Dataset records
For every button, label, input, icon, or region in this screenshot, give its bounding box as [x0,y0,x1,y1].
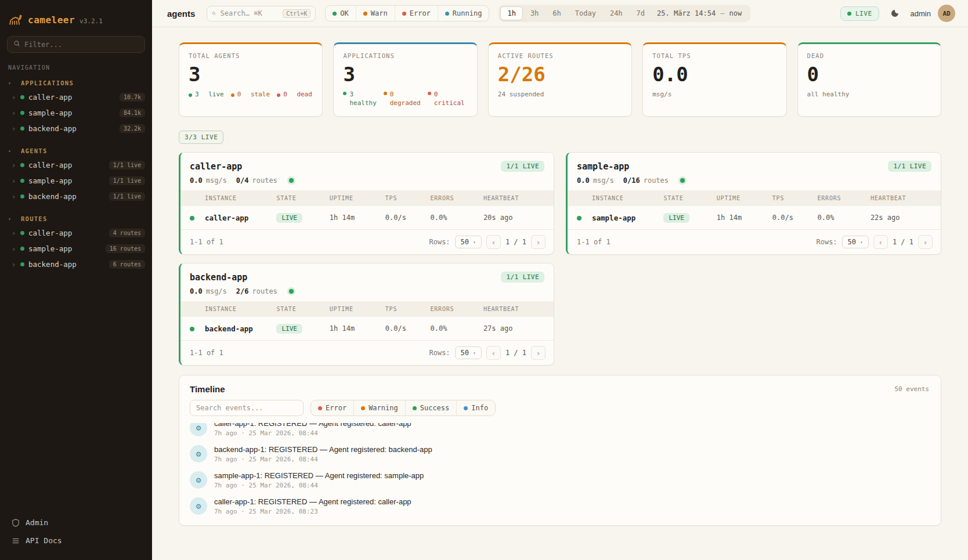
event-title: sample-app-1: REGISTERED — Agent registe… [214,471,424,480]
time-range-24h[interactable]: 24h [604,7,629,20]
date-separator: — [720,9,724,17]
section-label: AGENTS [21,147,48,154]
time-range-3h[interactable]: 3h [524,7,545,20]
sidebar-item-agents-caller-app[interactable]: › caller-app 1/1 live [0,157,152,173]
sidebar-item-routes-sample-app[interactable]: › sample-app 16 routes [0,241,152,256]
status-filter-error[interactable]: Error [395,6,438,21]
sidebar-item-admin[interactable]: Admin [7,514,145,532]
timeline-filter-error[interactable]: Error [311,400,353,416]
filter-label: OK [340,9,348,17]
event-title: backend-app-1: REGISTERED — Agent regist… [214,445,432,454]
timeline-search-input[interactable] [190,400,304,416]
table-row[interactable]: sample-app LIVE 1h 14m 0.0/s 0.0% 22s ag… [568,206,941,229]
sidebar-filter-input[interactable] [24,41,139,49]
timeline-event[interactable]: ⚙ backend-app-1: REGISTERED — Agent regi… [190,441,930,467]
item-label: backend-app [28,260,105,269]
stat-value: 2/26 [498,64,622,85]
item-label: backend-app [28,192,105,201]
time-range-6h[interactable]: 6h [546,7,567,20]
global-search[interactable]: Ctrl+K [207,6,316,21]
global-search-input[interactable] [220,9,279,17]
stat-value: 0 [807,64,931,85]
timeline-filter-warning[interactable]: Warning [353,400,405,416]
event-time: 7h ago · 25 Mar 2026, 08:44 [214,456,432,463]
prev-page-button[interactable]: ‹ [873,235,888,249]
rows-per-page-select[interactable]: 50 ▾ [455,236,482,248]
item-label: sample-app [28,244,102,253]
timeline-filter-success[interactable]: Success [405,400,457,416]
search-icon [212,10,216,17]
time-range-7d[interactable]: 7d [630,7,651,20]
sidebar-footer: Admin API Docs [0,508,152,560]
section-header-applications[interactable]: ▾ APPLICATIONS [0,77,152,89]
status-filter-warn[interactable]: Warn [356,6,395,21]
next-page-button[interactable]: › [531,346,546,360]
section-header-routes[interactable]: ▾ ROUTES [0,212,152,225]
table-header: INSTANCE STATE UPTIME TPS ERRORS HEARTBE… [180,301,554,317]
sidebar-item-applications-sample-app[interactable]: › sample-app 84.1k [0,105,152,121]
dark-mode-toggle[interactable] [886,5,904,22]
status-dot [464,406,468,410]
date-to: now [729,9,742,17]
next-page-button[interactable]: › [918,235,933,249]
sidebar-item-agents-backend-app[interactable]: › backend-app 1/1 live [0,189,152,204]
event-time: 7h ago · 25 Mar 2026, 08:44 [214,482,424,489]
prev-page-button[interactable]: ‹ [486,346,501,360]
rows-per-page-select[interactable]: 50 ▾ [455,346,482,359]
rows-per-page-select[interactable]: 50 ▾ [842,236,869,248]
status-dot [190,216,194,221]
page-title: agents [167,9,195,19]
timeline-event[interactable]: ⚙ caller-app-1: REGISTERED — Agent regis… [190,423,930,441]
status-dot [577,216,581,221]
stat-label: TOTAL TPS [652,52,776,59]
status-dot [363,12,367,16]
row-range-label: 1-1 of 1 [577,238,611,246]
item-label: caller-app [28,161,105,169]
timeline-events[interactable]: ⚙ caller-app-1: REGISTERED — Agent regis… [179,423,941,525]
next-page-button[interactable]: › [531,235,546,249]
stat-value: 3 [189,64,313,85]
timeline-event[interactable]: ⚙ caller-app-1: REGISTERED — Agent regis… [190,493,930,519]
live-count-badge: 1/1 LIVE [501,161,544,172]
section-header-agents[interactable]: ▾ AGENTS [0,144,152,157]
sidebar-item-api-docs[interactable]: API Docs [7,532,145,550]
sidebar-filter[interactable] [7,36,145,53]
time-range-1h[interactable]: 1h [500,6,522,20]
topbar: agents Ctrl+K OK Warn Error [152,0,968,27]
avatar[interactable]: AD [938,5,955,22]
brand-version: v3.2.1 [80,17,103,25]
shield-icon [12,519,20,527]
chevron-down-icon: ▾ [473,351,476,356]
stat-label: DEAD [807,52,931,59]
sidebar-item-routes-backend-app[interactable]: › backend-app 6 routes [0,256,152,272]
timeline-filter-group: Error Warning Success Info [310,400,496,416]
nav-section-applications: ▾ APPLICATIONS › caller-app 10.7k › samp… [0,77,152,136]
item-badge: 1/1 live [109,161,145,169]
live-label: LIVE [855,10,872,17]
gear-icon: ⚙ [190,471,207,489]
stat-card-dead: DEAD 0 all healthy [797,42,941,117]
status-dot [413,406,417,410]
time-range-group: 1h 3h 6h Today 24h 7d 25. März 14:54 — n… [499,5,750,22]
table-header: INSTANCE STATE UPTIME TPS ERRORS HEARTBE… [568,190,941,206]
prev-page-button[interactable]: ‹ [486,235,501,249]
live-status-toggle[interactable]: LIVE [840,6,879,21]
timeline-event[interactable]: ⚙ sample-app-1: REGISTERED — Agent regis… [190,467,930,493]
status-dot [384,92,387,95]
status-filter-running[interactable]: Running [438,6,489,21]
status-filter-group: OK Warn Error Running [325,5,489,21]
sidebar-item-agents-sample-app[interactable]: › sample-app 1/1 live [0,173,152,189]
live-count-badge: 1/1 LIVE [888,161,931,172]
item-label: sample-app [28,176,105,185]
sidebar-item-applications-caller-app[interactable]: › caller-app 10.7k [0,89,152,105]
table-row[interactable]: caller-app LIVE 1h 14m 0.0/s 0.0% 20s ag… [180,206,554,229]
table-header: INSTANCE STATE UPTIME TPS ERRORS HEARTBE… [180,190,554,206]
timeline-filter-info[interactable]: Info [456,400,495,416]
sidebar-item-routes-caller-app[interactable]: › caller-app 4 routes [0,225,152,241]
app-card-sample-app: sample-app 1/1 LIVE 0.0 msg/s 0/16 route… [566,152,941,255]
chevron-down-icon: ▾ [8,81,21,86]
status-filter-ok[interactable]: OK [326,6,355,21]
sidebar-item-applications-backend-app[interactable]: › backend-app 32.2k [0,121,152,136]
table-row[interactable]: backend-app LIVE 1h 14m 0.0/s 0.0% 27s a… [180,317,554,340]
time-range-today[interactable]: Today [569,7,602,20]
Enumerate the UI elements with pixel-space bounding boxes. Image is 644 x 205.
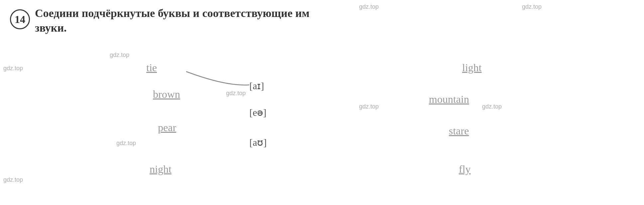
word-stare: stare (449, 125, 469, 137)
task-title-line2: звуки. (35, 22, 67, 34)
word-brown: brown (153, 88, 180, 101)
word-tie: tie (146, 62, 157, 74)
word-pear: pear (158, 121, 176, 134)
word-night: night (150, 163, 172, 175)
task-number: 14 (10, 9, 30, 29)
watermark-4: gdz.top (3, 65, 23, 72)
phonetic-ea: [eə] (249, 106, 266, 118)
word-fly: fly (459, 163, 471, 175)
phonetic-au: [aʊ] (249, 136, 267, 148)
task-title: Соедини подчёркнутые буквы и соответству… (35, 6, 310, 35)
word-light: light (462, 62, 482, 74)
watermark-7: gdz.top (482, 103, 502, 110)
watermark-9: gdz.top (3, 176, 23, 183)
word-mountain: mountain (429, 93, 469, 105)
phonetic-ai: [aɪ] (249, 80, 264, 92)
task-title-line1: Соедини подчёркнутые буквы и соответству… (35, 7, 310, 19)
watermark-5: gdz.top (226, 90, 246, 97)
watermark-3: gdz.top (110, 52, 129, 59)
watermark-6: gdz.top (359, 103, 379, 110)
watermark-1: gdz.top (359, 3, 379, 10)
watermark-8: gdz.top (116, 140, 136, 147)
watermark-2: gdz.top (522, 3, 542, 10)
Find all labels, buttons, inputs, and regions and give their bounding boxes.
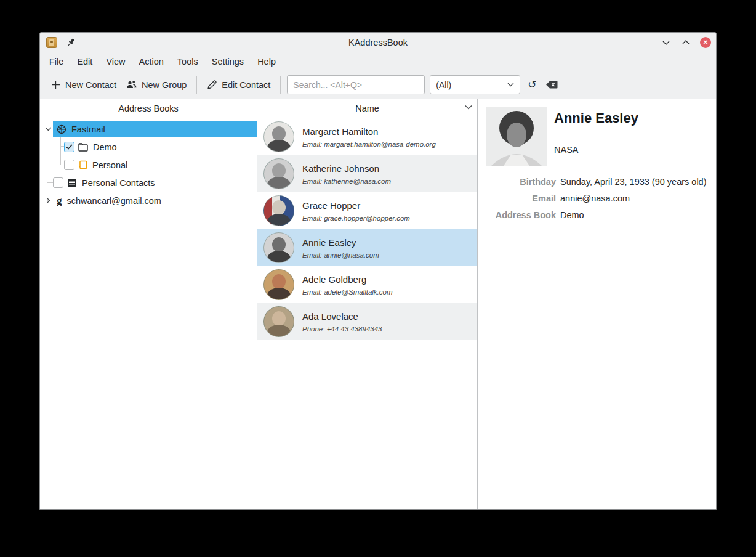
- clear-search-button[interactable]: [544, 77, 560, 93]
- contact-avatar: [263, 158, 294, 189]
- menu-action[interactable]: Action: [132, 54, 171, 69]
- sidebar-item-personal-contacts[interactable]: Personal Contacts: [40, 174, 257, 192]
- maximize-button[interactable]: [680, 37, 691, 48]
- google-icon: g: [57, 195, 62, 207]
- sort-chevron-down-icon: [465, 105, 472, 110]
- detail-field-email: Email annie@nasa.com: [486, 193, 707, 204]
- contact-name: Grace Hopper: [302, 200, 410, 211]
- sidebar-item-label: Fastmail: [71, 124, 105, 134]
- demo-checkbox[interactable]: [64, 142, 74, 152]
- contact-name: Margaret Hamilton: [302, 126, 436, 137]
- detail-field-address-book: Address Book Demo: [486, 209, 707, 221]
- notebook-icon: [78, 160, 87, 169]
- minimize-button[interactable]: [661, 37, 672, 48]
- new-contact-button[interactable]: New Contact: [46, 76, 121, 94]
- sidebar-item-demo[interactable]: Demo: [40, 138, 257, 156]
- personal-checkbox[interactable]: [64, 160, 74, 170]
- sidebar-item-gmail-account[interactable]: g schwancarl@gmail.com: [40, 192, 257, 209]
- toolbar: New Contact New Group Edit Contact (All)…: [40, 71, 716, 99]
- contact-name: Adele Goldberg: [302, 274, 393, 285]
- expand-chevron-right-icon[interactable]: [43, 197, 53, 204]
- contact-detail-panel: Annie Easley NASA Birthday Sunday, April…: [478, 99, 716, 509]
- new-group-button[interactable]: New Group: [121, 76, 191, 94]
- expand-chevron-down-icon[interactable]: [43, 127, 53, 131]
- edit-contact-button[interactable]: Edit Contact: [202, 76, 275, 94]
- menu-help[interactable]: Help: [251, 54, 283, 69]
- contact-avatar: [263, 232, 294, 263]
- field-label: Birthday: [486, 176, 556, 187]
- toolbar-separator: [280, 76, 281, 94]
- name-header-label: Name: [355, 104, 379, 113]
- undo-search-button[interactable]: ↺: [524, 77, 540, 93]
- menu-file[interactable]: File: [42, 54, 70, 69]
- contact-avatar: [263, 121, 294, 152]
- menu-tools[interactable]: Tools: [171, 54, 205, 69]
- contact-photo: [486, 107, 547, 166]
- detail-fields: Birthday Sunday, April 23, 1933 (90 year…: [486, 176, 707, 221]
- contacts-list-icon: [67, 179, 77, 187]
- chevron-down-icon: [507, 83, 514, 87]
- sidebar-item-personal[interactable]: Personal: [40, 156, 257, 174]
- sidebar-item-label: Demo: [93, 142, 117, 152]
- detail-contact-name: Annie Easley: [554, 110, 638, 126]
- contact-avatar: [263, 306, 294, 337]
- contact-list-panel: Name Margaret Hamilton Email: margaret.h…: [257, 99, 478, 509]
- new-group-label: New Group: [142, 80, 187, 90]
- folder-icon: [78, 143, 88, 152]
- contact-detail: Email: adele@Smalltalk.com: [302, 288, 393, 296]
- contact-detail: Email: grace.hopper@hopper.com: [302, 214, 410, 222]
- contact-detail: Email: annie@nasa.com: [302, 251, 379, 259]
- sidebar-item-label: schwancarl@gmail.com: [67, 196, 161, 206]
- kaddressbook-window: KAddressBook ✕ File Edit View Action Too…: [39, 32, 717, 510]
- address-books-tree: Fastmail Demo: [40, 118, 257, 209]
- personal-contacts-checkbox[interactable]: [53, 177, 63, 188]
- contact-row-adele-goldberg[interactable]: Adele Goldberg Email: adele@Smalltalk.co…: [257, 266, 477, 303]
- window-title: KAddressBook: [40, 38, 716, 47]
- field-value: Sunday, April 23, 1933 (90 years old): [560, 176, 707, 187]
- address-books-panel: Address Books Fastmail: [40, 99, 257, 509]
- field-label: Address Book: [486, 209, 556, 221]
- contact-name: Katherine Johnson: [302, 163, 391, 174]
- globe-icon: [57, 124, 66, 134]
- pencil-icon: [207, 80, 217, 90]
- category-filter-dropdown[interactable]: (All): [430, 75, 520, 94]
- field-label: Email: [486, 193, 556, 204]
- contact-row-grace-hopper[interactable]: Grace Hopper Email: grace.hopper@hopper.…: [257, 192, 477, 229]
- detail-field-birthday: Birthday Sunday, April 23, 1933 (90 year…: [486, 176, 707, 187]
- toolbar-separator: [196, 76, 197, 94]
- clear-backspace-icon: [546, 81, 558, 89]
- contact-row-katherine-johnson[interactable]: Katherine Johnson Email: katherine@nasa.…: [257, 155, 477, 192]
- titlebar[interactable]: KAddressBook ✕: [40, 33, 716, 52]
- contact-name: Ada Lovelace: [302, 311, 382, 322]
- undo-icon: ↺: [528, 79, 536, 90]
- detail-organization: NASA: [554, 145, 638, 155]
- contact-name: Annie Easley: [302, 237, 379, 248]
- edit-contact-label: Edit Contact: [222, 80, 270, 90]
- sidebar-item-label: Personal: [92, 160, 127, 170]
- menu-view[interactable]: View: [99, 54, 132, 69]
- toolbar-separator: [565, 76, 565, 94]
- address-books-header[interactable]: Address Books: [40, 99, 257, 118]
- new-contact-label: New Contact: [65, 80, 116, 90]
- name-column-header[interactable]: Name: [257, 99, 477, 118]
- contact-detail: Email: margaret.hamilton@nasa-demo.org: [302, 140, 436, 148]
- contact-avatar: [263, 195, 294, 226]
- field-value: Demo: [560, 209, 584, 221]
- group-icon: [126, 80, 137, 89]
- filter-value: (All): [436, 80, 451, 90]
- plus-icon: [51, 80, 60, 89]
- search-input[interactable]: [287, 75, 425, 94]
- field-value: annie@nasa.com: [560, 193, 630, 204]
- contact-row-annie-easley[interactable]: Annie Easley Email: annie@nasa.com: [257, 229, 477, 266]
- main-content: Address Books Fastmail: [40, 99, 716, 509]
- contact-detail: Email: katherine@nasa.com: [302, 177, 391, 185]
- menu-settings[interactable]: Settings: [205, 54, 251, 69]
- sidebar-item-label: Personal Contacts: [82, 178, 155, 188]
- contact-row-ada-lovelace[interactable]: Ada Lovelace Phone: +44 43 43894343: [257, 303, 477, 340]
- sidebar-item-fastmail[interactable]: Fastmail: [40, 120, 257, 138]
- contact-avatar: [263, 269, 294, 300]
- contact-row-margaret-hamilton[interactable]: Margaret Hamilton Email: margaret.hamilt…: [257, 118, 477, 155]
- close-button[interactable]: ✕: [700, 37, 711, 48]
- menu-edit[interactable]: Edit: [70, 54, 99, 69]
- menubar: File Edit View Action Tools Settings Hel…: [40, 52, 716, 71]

- _DESCRIPTION OF THE TASK_
Each line of the records above that holds the word "KAddressBook" should be counted, and only the final number stated.

- _OUTPUT OF THE EXERCISE_
3